Başka bir deyişle, eğer başkalarının haklarını ihlal etmedikleri sürece herkes genel olarak hareket etmekte özgürse, bir kişinin sahipsiz bir mülkü sahiplenmesine izin vermemek için hiçbir neden yoktur. Çünkü eğer önceki bir mal sahibi yoksa, buna başka kim itiraz edecektir ki? İtiraz etme hakkına sahip olmak, hak iddia edeni “dışlayabilmektir”, ancak dışlama hakkı mülkiyetin bir parçasıdır ve mülk bu varsayıma göre sahipsizdir. O hâlde hiç kimse benim sahipsiz bir mülkü sahiplenmeme geçerli bir şekilde itiraz edemez, çünkü makul eylemlerin özgür olduğunu varsayarsak, herhangi bir itirazın kendisi bir hak iddia etmelidir ve bu da bir tür mülkiyet iddiasını beraberinde getirir.


De Jasay’ın “bırakınız dışlama baki kalsın” fikrinin ya da Hoppe’nın önceki-sonraki ayrımının hayati öneme sahip olduğu fikrinin aynı zamanda mülk edinim/homesteading’in mahiyetine de ışık tuttuğuna dikkat ediniz. Çoğunlukla, ne tür eylemlerin mülk edinme (ya da Hoppe’un bazen atıfta bulunduğu şekliyle “sınır belirlenimi/embordering”) için gerekli ya da yeterli olduğu; ne tür bir “emeğin” bir şeyle “karıştırılması” gerektiği; ve mülk edinim/homesteading’in kapsamının ne olduğu sorulur. “Yeterli” mülk edinim/homesteading olarak “sayılan” nedir?

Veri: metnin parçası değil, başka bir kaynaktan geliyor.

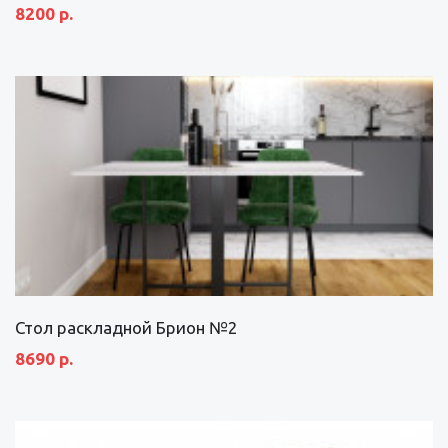
8200 р.
Стол раскладной Брион №2
8690 р.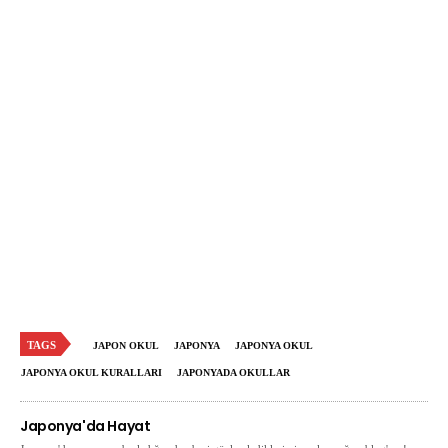
TAGS
JAPON OKUL
JAPONYA
JAPONYA OKUL
JAPONYA OKUL KURALLARI
JAPONYADA OKULLAR
Japonya'da Hayat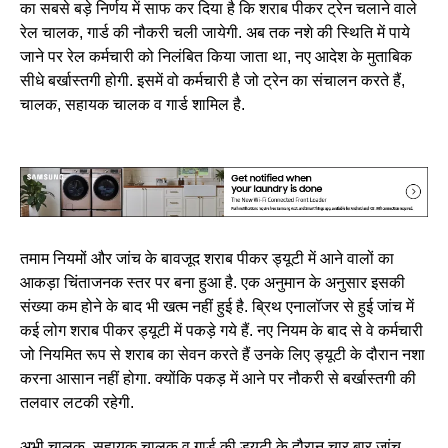
का सबसे बड़े निर्णय में साफ कर दिया है कि शराब पीकर ट्रेन चलाने वाले
रेल चालक, गार्ड की नौकरी चली जायेगी. अब तक नशे की स्थिति में पाये
जाने पर रेल कर्मचारी को निलंबित किया जाता था, नए आदेश के मुताबिक
सीधे बर्खास्तगी होगी. इसमें वो कर्मचारी है जो ट्रेन का संचालन करते हैं,
चालक, सहायक चालक व गार्ड शामिल है.
तमाम नियमों और जांच के बावजूद शराब पीकर ड्यूटी में आने वालों का
आकड़ा चिंताजनक स्तर पर बना हुआ है. एक अनुमान के अनुसार इसकी
संख्या कम होने के बाद भी खत्म नहीं हुई है. ब्रिथ एनालॉजर से हुई जांच में
कई लोग शराब पीकर ड्यूटी में पकड़े गये हैं. नए नियम के बाद से वे कर्मचारी
जो नियमित रूप से शराब का सेवन करते हैं उनके लिए ड्यूटी के दौरान नशा
करना आसान नहीं होगा. क्योंकि पकड़ में आने पर नौकरी से बर्खास्तगी की
तलवार लटकी रहेगी.
अभी चालक, सहायक चालक व गार्ड की ड्यूटी के दौरान चार बार जांच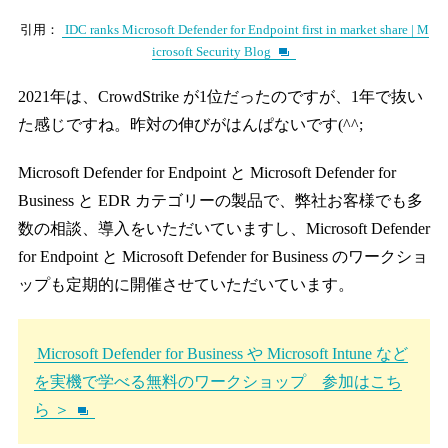
引用：
IDC ranks Microsoft Defender for Endpoint first in market share | M
icrosoft Security Blog
2021年は、CrowdStrike が1位だったのですが、1年で抜い
た感じですね。昨対の伸びがはんぱないです(^^;
Microsoft Defender for Endpoint と Microsoft Defender for
Business と EDR カテゴリーの製品で、弊社お客様でも多
数の相談、導入をいただいていますし、Microsoft Defender
for Endpoint と Microsoft Defender for Business のワークショ
ップも定期的に開催させていただいています。
Microsoft Defender for Business や Microsoft Intune など
を実機で学べる無料のワークショップ 参加はこち
ら ＞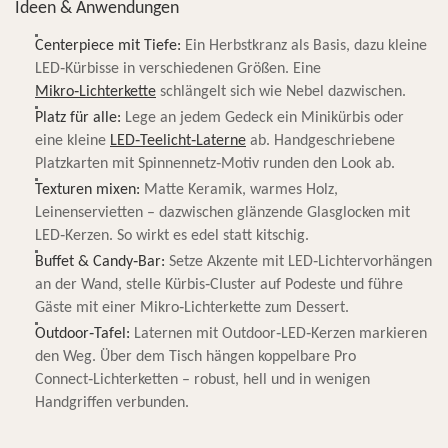
Ideen & Anwendungen
Centerpiece mit Tiefe:
Ein Herbstkranz als Basis, dazu kleine
LED‑Kürbisse in verschiedenen Größen.
Eine
Mikro‑Lichterkette
schlängelt sich wie Nebel dazwischen.
Platz für alle:
Lege an jedem Gedeck ein Minikürbis oder
eine kleine
LED‑Teelicht‑Laterne
ab.
Handgeschriebene
Platzkarten mit Spinnennetz‑Motiv runden den Look ab.
Texturen mixen:
Matte Keramik, warmes Holz,
Leinenservietten – dazwischen glänzende Glasglocken mit
LED‑Kerzen.
So wirkt es edel statt kitschig.
Buffet & Candy‑Bar:
Setze Akzente mit LED‑Lichtervorhängen
an der Wand, stelle Kürbis‑Cluster auf Podeste und führe
Gäste mit einer Mikro‑Lichterkette zum Dessert.
Outdoor‑Tafel:
Laternen mit Outdoor‑LED‑Kerzen markieren
den Weg. Über dem Tisch hängen koppelbare Pro
Connect‑Lichterketten – robust, hell und in wenigen
Handgriffen verbunden.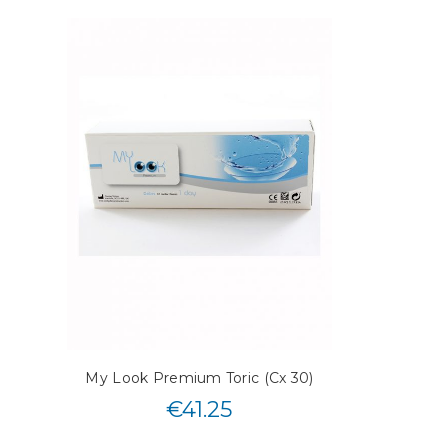
My Look Premium Toric (Cx 30)
€
41.25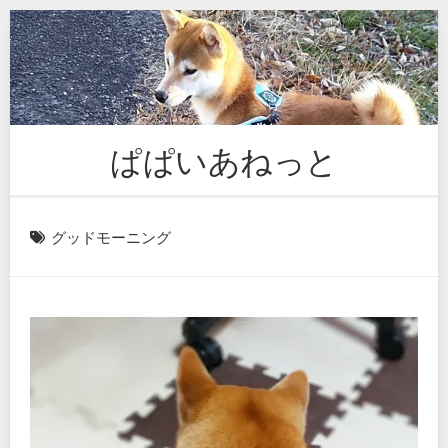
Skip
to
content
ぱぱいあねっと
グッドモーニング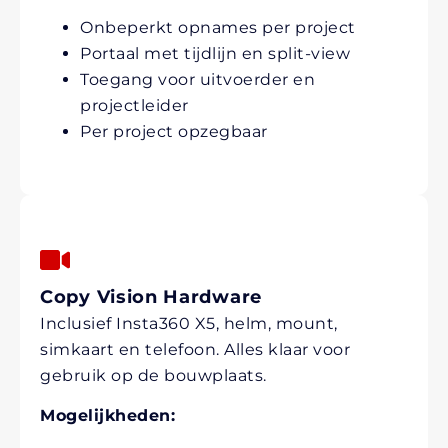
Onbeperkt opnames per project
Portaal met tijdlijn en split-view
Toegang voor uitvoerder en
projectleider
Per project opzegbaar
Copy Vision Hardware
Inclusief Insta360 X5, helm, mount,
simkaart en telefoon. Alles klaar voor
gebruik op de bouwplaats.
Mogelijkheden: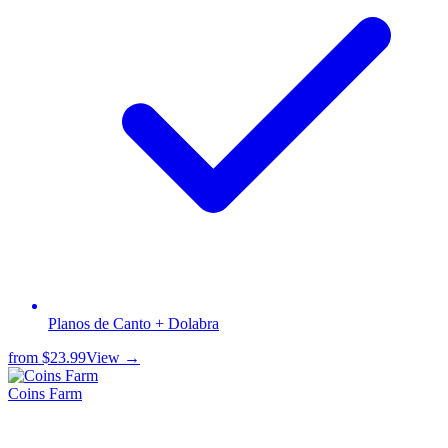
Planos de Canto + Dolabra
from
$23.99
View →
Coins Farm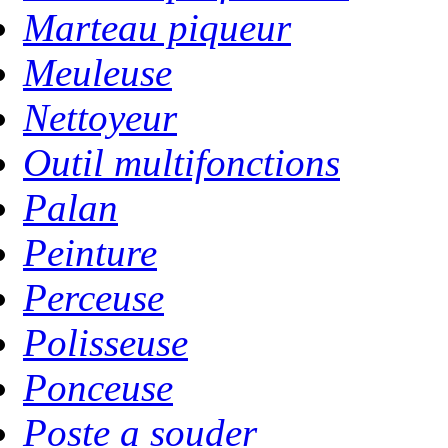
Marteau piqueur
Meuleuse
Nettoyeur
Outil multifonctions
Palan
Peinture
Perceuse
Polisseuse
Ponceuse
Poste a souder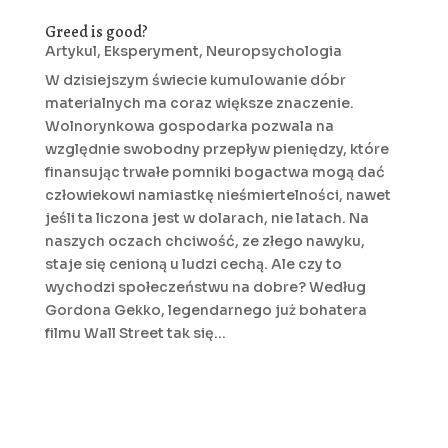
Greed is good?
Artykul
,
Eksperyment
,
Neuropsychologia
W dzisiejszym świecie kumulowanie dóbr
materialnych ma coraz większe znaczenie.
Wolnorynkowa gospodarka pozwala na
względnie swobodny przepływ pieniędzy, które
finansując trwałe pomniki bogactwa mogą dać
człowiekowi namiastkę nieśmiertelności, nawet
jeśli ta liczona jest w dolarach, nie latach. Na
naszych oczach chciwość, ze złego nawyku,
staje się cenioną u ludzi cechą. Ale czy to
wychodzi społeczeństwu na dobre? Według
Gordona Gekko, legendarnego już bohatera
filmu Wall Street tak się...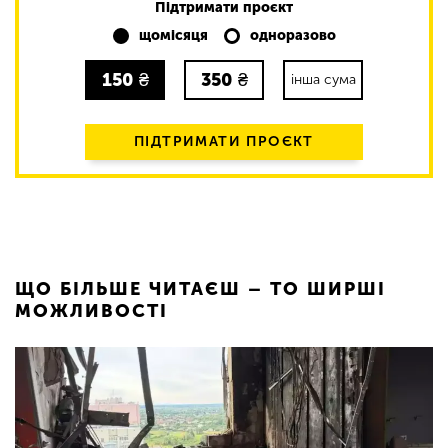
Підтримати проєкт
щомісяця
одноразово
150
₴
350
₴
інша сума
ПІДТРИМАТИ ПРОЄКТ
ЩО БІЛЬШЕ ЧИТАЄШ – ТО ШИРШІ
МОЖЛИВОСТІ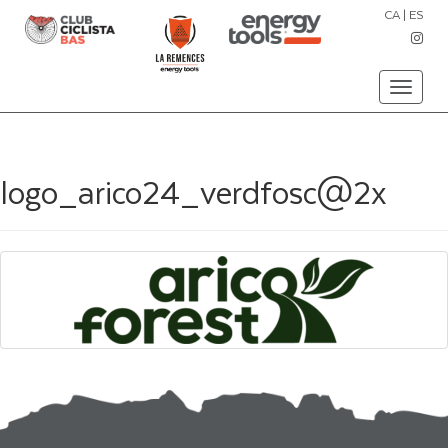
CA
|
ES
Toggle
navigati
logo_arico24_verdfosc@2x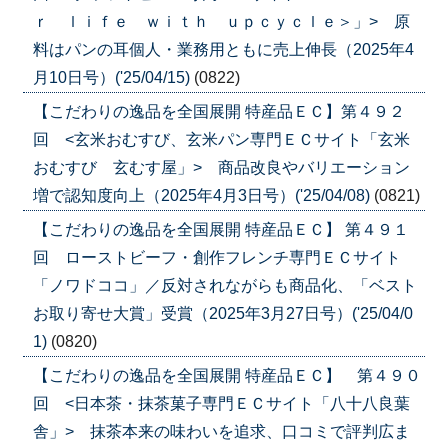
ｒ ｌｉｆｅ ｗｉｔｈ ｕｐｃｙｃｌｅ＞」> 原
料はパンの耳個人・業務用ともに売上伸長（2025年4
月10日号）('25/04/15)
(0822)
【こだわりの逸品を全国展開 特産品ＥＣ】第４９２
回 <玄米おむすび、玄米パン専門ＥＣサイト「玄米
おむすび 玄むす屋」> 商品改良やバリエーション
増で認知度向上（2025年4月3日号）('25/04/08)
(0821)
【こだわりの逸品を全国展開 特産品ＥＣ】 第４９１
回 ローストビーフ・創作フレンチ専門ＥＣサイト
「ノワドココ」／反対されながらも商品化、「ベスト
お取り寄せ大賞」受賞（2025年3月27日号）('25/04/0
1)
(0820)
【こだわりの逸品を全国展開 特産品ＥＣ】 第４９０
回 <日本茶・抹茶菓子専門ＥＣサイト「八十八良葉
舎」> 抹茶本来の味わいを追求、口コミで評判広ま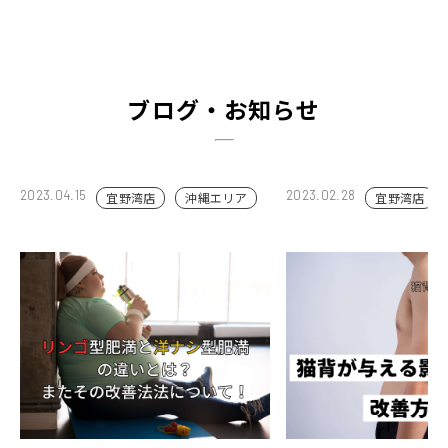
ブログ・お知らせ
2023.04.15
2023.02.28
宜野湾店
沖縄エリア
宜野湾店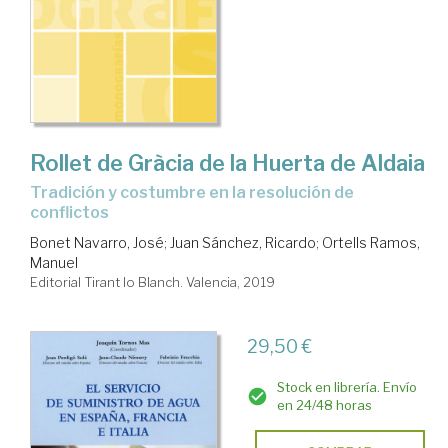
Rollet de Gràcia de la Huerta de Aldaia
tradición y costumbre en la resolución de
conflictos
Bonet Navarro, José
;
Juan Sánchez, Ricardo
;
Ortells Ramos,
Manuel
Editorial Tirant lo Blanch. Valencia, 2019
29,50 €
Stock en librería. Envío
en 24/48 horas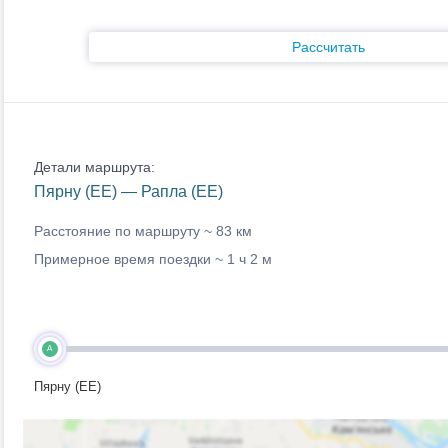
Рассчитать
Детали маршрута:
Пярну (EE) — Рапла (EE)
Расстояние по маршруту ~
83 км
Примерное время поездки ~
1 ч 2 м
A
Пярну (EE)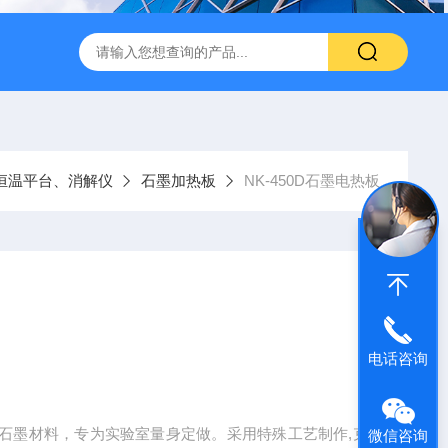
转式振荡萃取器
诺基LSHZ-300冷冻水浴恒温振荡器厂家
M
恒温平台、消解仪
石墨加热板
NK-450D石墨电热板
电话咨询
石墨材料，专为实验室量身定做。采用特殊工艺制作,克
微信咨询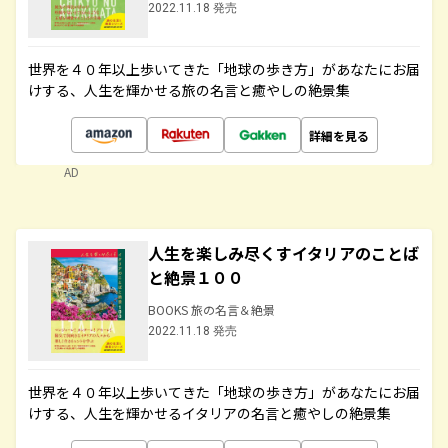
2022.11.18 発売
世界を４０年以上歩いてきた「地球の歩き方」があなたにお届
けする、人生を輝かせる旅の名言と癒やしの絶景集
詳細を見る
AD
人生を楽しみ尽くすイタリアのことば
と絶景１００
BOOKS 旅の名言＆絶景
2022.11.18 発売
世界を４０年以上歩いてきた「地球の歩き方」があなたにお届
けする、人生を輝かせるイタリアの名言と癒やしの絶景集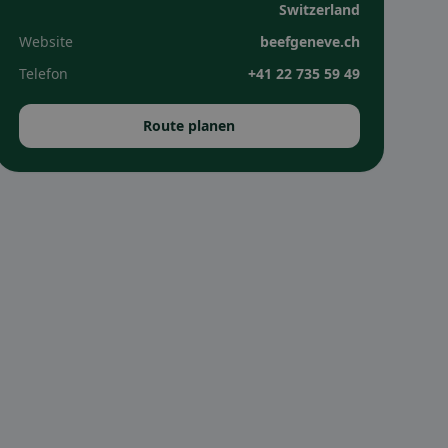
Switzerland
Website
beefgeneve.ch
Telefon
+41 22 735 59 49
Route planen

Ve benzer sorular... Ve bu soruların cevabının bir şekilde anlaşmazlık konusu olan şeyin ne olduğu meselesiyle ilgili olduğunu görebiliriz. Başka bir deyişle, B, A’nın elinde bulunan (ya da daha önce elinde bulundurduğu) bir şeyin sahibi olduğunu iddia ediyorsa, anlaşmazlığın çerçevesi, o şeyin ne olduğunu ve onu elinde bulundurmanın ne sayılacağını belirlemeye yardımcı olur. Eğer B belirli bir kaynağın sahipliği üzerinde hak iddia ediyorsa, bu kaynağın doğasına uygun olarak onu kontrol etme hakkını da istiyor olmalıdır. O zaman soru şu olur: daha önce başka biri onu (doğasına göre) kontrol etti mi; yani, B’nin sadece sonradan gelen biri olması için başka biri onu zaten sahiplendi mi? Bu, Anthony de Jasay’ın “bırakınız dışlama baki kalsın” ilkesiyle bağlantılıdır; bu ilke, eğer birisi bir kaynağı diğerlerini dışlayacak şekilde kontrol edebiliyorsa, o zaman bu dışlamanın “devam etmesi” gerektiği fikrine dayanır. Elbette, belirli bir kıt kaynağın fiziksel doğası ve insanların bu tür kaynakları kullanma şekli, onu “kontrol etmek” ve diğerlerini dışlamak için gereken eylemlerin doğasını da belirleyecektir.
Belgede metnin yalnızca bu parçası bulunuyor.